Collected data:
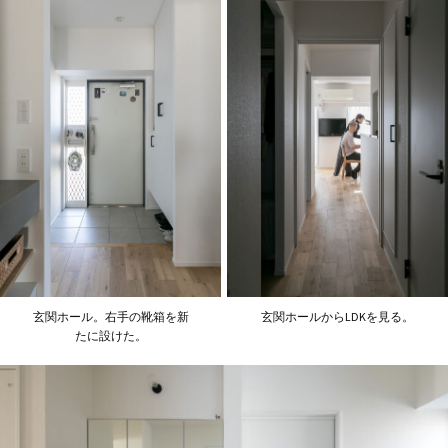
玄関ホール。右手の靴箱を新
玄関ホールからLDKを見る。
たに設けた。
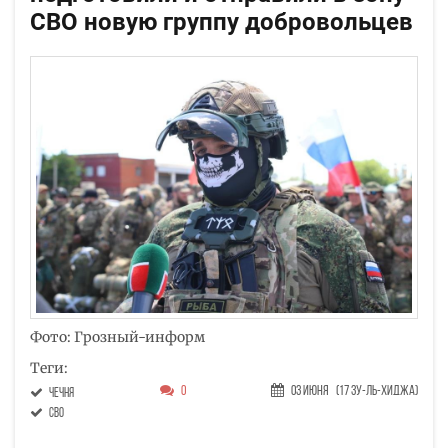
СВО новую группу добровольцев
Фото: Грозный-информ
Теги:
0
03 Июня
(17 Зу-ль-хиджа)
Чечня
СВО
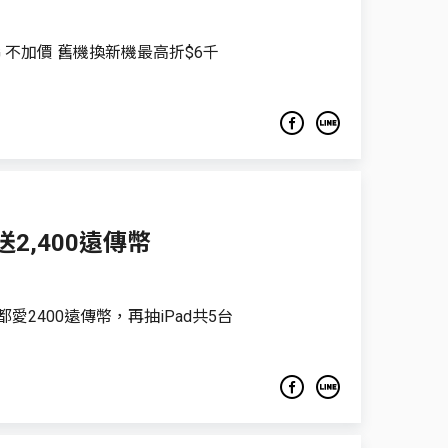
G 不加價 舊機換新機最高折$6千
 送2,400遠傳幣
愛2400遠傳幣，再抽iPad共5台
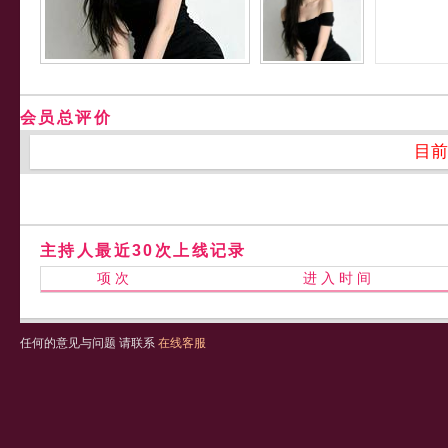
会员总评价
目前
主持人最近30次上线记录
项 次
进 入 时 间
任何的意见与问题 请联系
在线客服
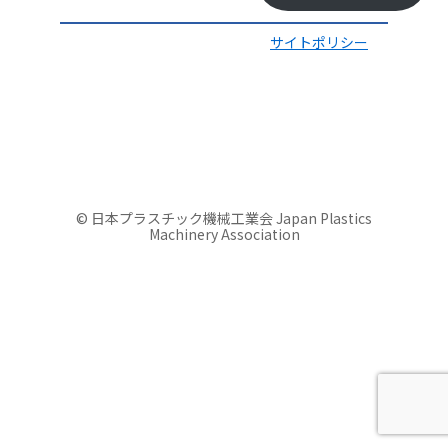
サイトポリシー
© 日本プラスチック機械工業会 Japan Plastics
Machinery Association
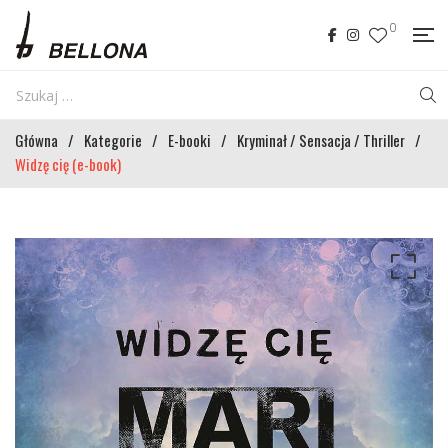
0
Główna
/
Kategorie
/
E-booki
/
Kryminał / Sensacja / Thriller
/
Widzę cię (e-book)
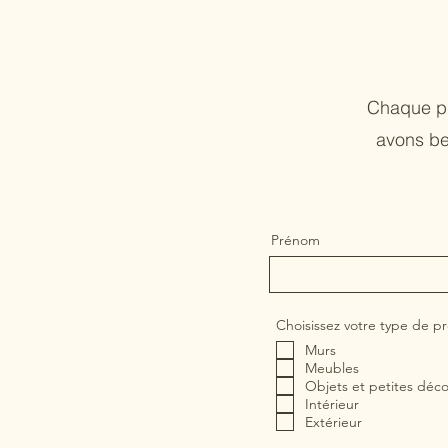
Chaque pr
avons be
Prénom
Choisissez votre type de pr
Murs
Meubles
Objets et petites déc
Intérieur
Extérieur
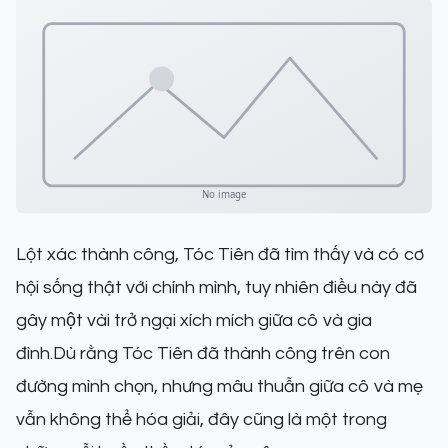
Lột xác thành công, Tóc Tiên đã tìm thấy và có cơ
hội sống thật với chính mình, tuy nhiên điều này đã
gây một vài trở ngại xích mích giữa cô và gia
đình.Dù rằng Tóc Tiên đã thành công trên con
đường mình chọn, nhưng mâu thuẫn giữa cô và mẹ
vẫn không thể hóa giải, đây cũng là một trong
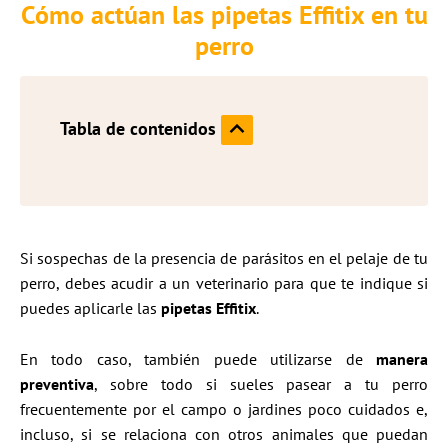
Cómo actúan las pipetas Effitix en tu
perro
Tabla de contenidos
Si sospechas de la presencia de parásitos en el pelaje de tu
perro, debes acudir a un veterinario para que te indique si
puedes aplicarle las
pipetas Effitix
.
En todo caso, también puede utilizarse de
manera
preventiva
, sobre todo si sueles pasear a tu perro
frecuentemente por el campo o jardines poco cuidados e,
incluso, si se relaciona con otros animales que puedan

**Assignment:** Quote every entry exactly, with the pictures omitted.

**Response box:**
玄関ホール。右手の靴箱を新
玄関ホールからLDKを見る。
たに設けた。
СВО новую группу добровольцев
Фото: Грозный-информ
Теги:
0
03 Июня
(17 Зу-ль-хиджа)
Чечня
СВО
G 不加價 舊機換新機最高折$6千
 送2,400遠傳幣
愛2400遠傳幣，再抽iPad共5台
会员总评价
目前
主持人最近30次上线记录
项 次
进 入 时 间
任何的意见与问题 请联系
在线客服
サイトポリシー
© 日本プラスチック機械工業会 Japan Plastics
Machinery Association
0
Główna
/
Kategorie
/
E-booki
/
Kryminał / Sensacja / Thriller
/
Widzę cię (e-book)
Chaque pr
avons be
Prénom
Choisissez votre type de pr
Murs
Meubles
Objets et petites déc
Intérieur
Extérieur
Lột xác thành công, Tóc Tiên đã tìm thấy và có cơ
hội sống thật với chính mình, tuy nhiên điều này đã
gây một vài trở ngại xích mích giữa cô và gia
đình.Dù rằng Tóc Tiên đã thành công trên con
đường mình chọn, nhưng mâu thuẫn giữa cô và mẹ
vẫn không thể hóa giải, đây cũng là một trong
Cómo actúan las pipetas Effitix en tu
perro
Tabla de contenidos
Si sospechas de la presencia de parásitos en el pelaje de tu
perro, debes acudir a un veterinario para que te indique si
puedes aplicarle las
pipetas Effitix
.
En todo caso, también puede utilizarse de
manera
preventiva
, sobre todo si sueles pasear a tu perro
frecuentemente por el campo o jardines poco cuidados e,
incluso, si se relaciona con otros animales que puedan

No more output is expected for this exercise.